O Aeroporto Internacional Jorge Chávez, em Lima, no Peru, introduziu a Taxa Unificada de Uso do Aeroporto (TUUA) para passageiros em trânsito internacional a partir de 7 de dezembro. Esta taxa, que totaliza 11,86 dólares incluindo 10,05 dólares mais impostos, não está incluída nos preços das passagens e deve ser paga diretamente no terminal. A concessionária Lima Airport Partners (LAP) afirma que a medida cobre serviços como áreas de embarque, segurança e assistência operacional durante as conexões, aprovada pelo regulador Ositrán no âmbito do contrato de concessão.
Para conexões domésticas, a taxa é de 6,32 dólares, mas a sua cobrança está temporariamente suspensa à espera de negociações.
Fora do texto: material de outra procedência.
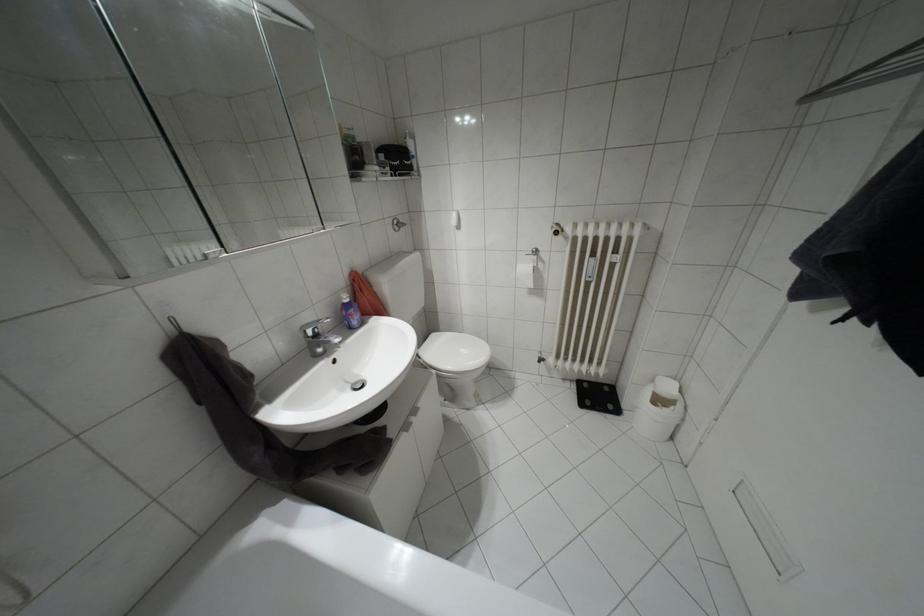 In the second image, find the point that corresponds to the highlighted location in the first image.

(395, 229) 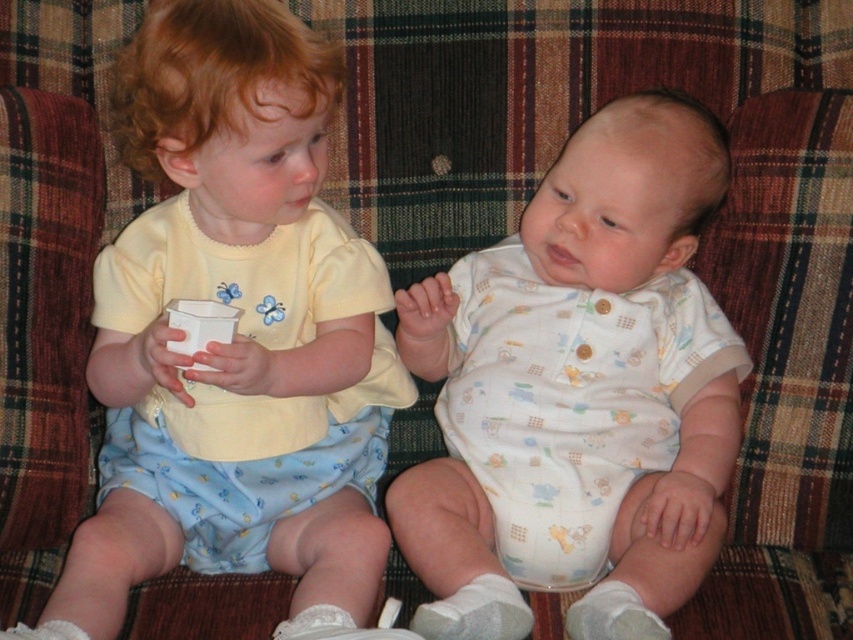 The height and width of the screenshot is (640, 853). I want to click on yellow cotton shirt at left, so click(x=234, y=336).

Between point (271, 330) and point (531, 564), which one is positioned in front?

Point (531, 564) is in front.

Is point (189, 54) positioned in front of point (549, 524)?

Yes, point (189, 54) is in front of point (549, 524).

Identify the location of yellow cotton shirt at left. (234, 336). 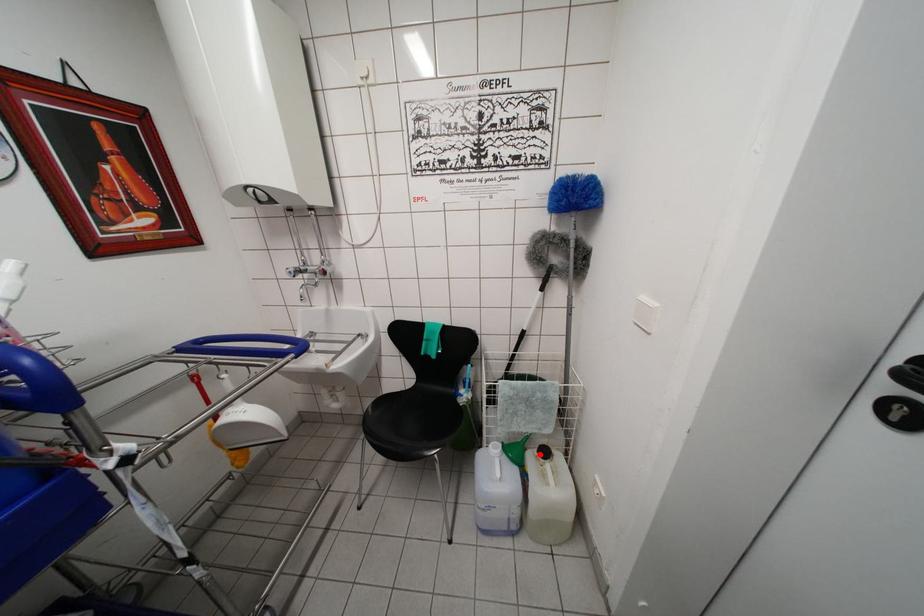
Os passageiros podem pagar através de plataformas online, códigos QR, POS móvel ou módulos no local. Surgiu confusão: se os segmentos de voo fazem parte da mesma reserva, aplica-se a TUUA; caso contrário, com bilhetes separados, cobra-se uma taxa de saída do Peru mais elevada.
Isto torna Lima uma exceção na América Latina, onde a maioria dos aeroportos não cobra por escalas internacionais. Por exemplo, São Paulo aplica um valor mais baixo. A Associação Internacional de Transporte Aéreo (IATA) criticou a política, alertando que poderia reduzir o crescimento do tráfego aéreo de 9% para 3% ao ano até 2041, prejudicando a competitividade do hub regional.
O impacto é significativo para os argentinos: cerca de 70% dos voos da Argentina para terceiros países fazem escala em Lima, adicionando até 25,34 dólares em viagens de ida e volta. A taxa está agora em vigor e reacende as discussões sobre custos aeroportuários e conectividade regional.